The worse part is i sent a text at like three that said i was getting head... Now i have no idea who's mouth has been on my dick
Im so hungover that my 6 year old cousine made me aspirine and coffee out of playdoh...
It makes me feel uncomfortable and unsafe when he licks my pants
according to the contents of this bucket, last night i swallowed a whole teabag
He's trying to get everyone in the bathtub for a team meeting about how we're gonna find his car. Which is parked outside. Think we should cut him off?
Just spiked the bong with a ludens cough drop with hopes it soothes my throat after i rip it.
I mean two cocks this time.

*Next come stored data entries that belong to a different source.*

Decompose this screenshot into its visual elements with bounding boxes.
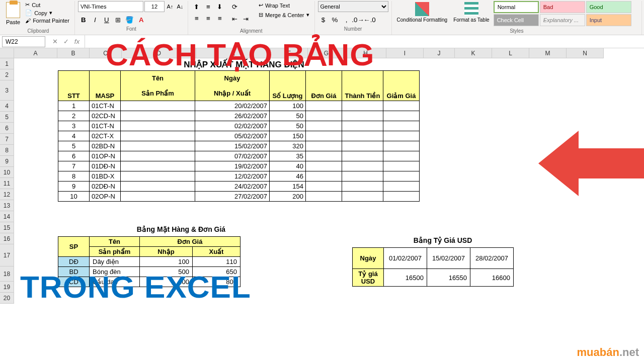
row-header-19[interactable]: 19 xyxy=(0,282,14,293)
usd-v3: 16600 xyxy=(470,269,514,287)
style-normal[interactable]: Normal xyxy=(494,1,539,13)
bold-button[interactable]: B xyxy=(78,14,89,25)
row-header-4[interactable]: 4 xyxy=(0,101,14,112)
select-all-button[interactable] xyxy=(0,48,14,58)
paste-icon xyxy=(6,2,20,18)
scissors-icon: ✂ xyxy=(25,2,30,8)
hdr-ngay: Ngày xyxy=(197,74,267,82)
format-as-table-button[interactable]: Format as Table xyxy=(451,1,492,24)
table-row[interactable]: 101CT-N20/02/2007100 xyxy=(58,101,420,111)
usd-rate-table[interactable]: Ngày 01/02/2007 15/02/2007 28/02/2007 Tỷ… xyxy=(352,247,514,287)
decrease-indent-button[interactable]: ⇤ xyxy=(229,13,240,24)
spreadsheet-grid[interactable]: ABCDEFGHIJKLMN 1234567891011121314151617… xyxy=(0,48,644,362)
row-header-18[interactable]: 18 xyxy=(0,266,14,282)
style-input[interactable]: Input xyxy=(586,14,631,26)
row-header-3[interactable]: 3 xyxy=(0,80,14,101)
fill-color-button[interactable]: 🪣 xyxy=(124,14,135,25)
row-header-8[interactable]: 8 xyxy=(0,145,14,156)
copy-button[interactable]: 📄Copy▾ xyxy=(23,9,71,17)
enter-formula-button[interactable]: ✓ xyxy=(60,36,71,47)
align-center-button[interactable]: ≡ xyxy=(203,13,214,24)
decrease-decimal-button[interactable]: ←.0 xyxy=(364,14,375,25)
border-button[interactable]: ⊞ xyxy=(113,14,124,25)
comma-button[interactable]: , xyxy=(341,14,352,25)
col-header-M[interactable]: M xyxy=(529,48,567,58)
col-header-N[interactable]: N xyxy=(567,48,604,58)
table-row[interactable]: 1002OP-N27/02/2007200 xyxy=(58,192,420,202)
usd-d2: 15/02/2007 xyxy=(427,248,470,269)
row-header-14[interactable]: 14 xyxy=(0,211,14,222)
wrap-text-button[interactable]: ↩Wrap Text xyxy=(257,1,311,10)
row-header-9[interactable]: 9 xyxy=(0,156,14,167)
align-middle-button[interactable]: ≡ xyxy=(203,1,214,12)
col-header-I[interactable]: I xyxy=(386,48,424,58)
style-bad[interactable]: Bad xyxy=(540,1,585,13)
table-row[interactable]: 601OP-N07/02/200735 xyxy=(58,151,420,161)
wrap-label: Wrap Text xyxy=(265,3,290,9)
table-row[interactable]: 202CD-N26/02/200750 xyxy=(58,111,420,121)
increase-font-button[interactable]: A↑ xyxy=(166,1,175,12)
align-right-button[interactable]: ≡ xyxy=(214,13,225,24)
accounting-button[interactable]: $ xyxy=(318,14,329,25)
row-header-16[interactable]: 16 xyxy=(0,233,14,244)
row-header-12[interactable]: 12 xyxy=(0,189,14,200)
underline-button[interactable]: U xyxy=(101,14,112,25)
row-header-13[interactable]: 13 xyxy=(0,200,14,211)
align-top-button[interactable]: ⬆ xyxy=(191,1,202,12)
row-header-10[interactable]: 10 xyxy=(0,167,14,178)
row-header-11[interactable]: 11 xyxy=(0,178,14,189)
t2-hdr-sp: Sản phẩm xyxy=(90,247,140,257)
row-header-15[interactable]: 15 xyxy=(0,222,14,233)
font-size-select[interactable] xyxy=(144,1,165,12)
font-color-button[interactable]: A xyxy=(136,14,147,25)
main-data-table[interactable]: STT MASP TênSản Phẩm NgàyNhập / Xuất Số … xyxy=(58,70,420,202)
orientation-button[interactable]: ⟳ xyxy=(229,1,240,12)
col-header-A[interactable]: A xyxy=(14,48,57,58)
table-row[interactable]: 301CT-N02/02/200750 xyxy=(58,121,420,131)
cancel-formula-button[interactable]: ✕ xyxy=(49,36,60,47)
number-group: General $ % , .0→ ←.0 Number xyxy=(315,1,392,35)
table-row[interactable]: 701DĐ-N19/02/200740 xyxy=(58,161,420,171)
paste-button[interactable]: Paste xyxy=(5,1,21,26)
t2-hdr-xuat: Xuất xyxy=(192,247,240,257)
merge-icon: ⊟ xyxy=(259,12,263,18)
format-painter-label: Format Painter xyxy=(33,18,69,24)
table-row[interactable]: DĐDây điện100110 xyxy=(58,257,240,267)
italic-button[interactable]: I xyxy=(90,14,101,25)
col-header-J[interactable]: J xyxy=(424,48,455,58)
row-header-6[interactable]: 6 xyxy=(0,123,14,134)
align-bottom-button[interactable]: ⬇ xyxy=(214,1,225,12)
fx-button[interactable]: fx xyxy=(71,36,83,47)
style-explanatory[interactable]: Explanatory ... xyxy=(540,14,585,26)
format-painter-button[interactable]: 🖌Format Painter xyxy=(23,17,71,24)
style-check-cell[interactable]: Check Cell xyxy=(494,14,539,26)
row-header-2[interactable]: 2 xyxy=(0,69,14,80)
row-header-7[interactable]: 7 xyxy=(0,134,14,145)
table-row[interactable]: 402CT-X05/02/2007150 xyxy=(58,131,420,141)
row-header-17[interactable]: 17 xyxy=(0,244,14,266)
increase-decimal-button[interactable]: .0→ xyxy=(353,14,364,25)
merge-center-button[interactable]: ⊟Merge & Center▾ xyxy=(257,11,311,19)
col-header-K[interactable]: K xyxy=(455,48,492,58)
font-name-select[interactable] xyxy=(78,1,143,12)
cut-button[interactable]: ✂Cut xyxy=(23,1,71,9)
row-header-20[interactable]: 20 xyxy=(0,293,14,304)
name-box[interactable]: W22 xyxy=(2,36,45,47)
watermark-brand: muabán xyxy=(577,346,619,358)
row-header-1[interactable]: 1 xyxy=(0,58,14,69)
number-format-select[interactable]: General xyxy=(318,1,388,12)
col-header-L[interactable]: L xyxy=(492,48,529,58)
increase-indent-button[interactable]: ⇥ xyxy=(240,13,252,24)
conditional-formatting-button[interactable]: Conditional Formatting xyxy=(395,1,450,24)
table-row[interactable]: 502BD-N15/02/2007320 xyxy=(58,141,420,151)
row-header-5[interactable]: 5 xyxy=(0,112,14,123)
style-good[interactable]: Good xyxy=(586,1,631,13)
cell-styles-gallery[interactable]: Normal Bad Good Check Cell Explanatory .… xyxy=(494,1,631,26)
decrease-font-button[interactable]: A↓ xyxy=(176,1,185,12)
percent-button[interactable]: % xyxy=(330,14,341,25)
align-left-button[interactable]: ≡ xyxy=(191,13,202,24)
table-row[interactable]: 902DĐ-N24/02/2007154 xyxy=(58,182,420,192)
font-group: A↑ A↓ B I U ⊞ 🪣 A Font xyxy=(75,1,188,35)
table-row[interactable]: 801BD-X12/02/200746 xyxy=(58,171,420,182)
col-header-B[interactable]: B xyxy=(57,48,90,58)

Trust me, I'm not gonna pull the same stunts as last time in this situation
My date just wheeled me home in a shopping cart but it was normal
I am debating about my sub. I am not quite sure I can be the dom he needs.
No he's great. He's trying to do "sexy stuff" for me now, which is pretty hilarious. He stirred my daiquiri with his penis last night. He also tied a bouquet of flowers around it.
I'm studying. And by studying I mean I am laying on my floor drinking boones farm alone. Last two weeks. Fuck it.
I don't know how Dave is alive, I feel like he's been drinking since I met him.
I can't tell if my roommate is crying or having sex and the fact that there's anime in the background is only making this more confusing
Can you see if my straightener is in your refrigerator?
Yes. Its here..
Did I tell you about the swingers? Because I think they're trying to trap me.